EXERCISE:
From the data below, tally each line that has "einen" in it, then give that tally without comment.

DATA EXTRACT:
- Opening Delimiter -

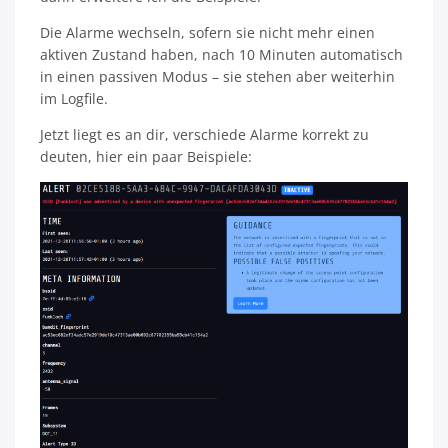
Die Alarme wechseln, sofern sie nicht mehr einen
aktiven Zustand haben, nach 10 Minuten automatisch
in einen passiven Modus – sie stehen aber weiterhin
im Logfile.
Jetzt liegt es an dir, verschiede Alarme korrekt zu
deuten, hier ein paar Beispiele:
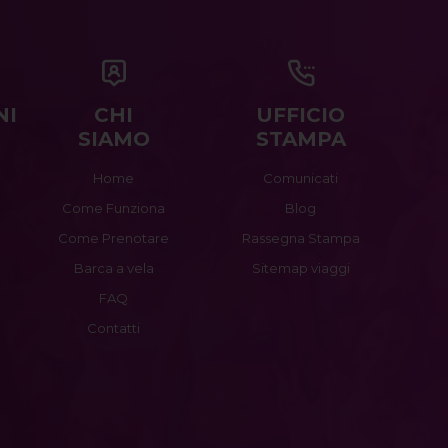
NI
CHI
UFFICIO
SIAMO
STAMPA
Home
Comunicati
Come Funziona
Blog
Come Prenotare
Rassegna Stampa
Barca a vela
Sitemap viaggi
FAQ
Contatti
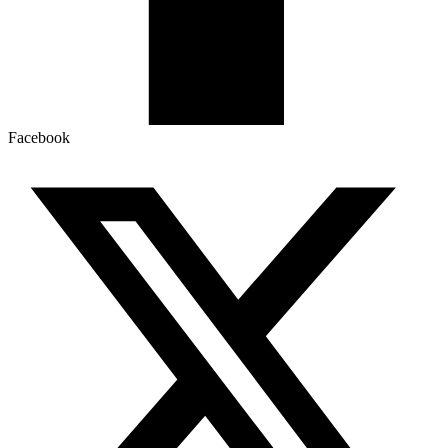
Facebook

- Closing Delimiter -

OUTPUT FOR THIS TASK:
2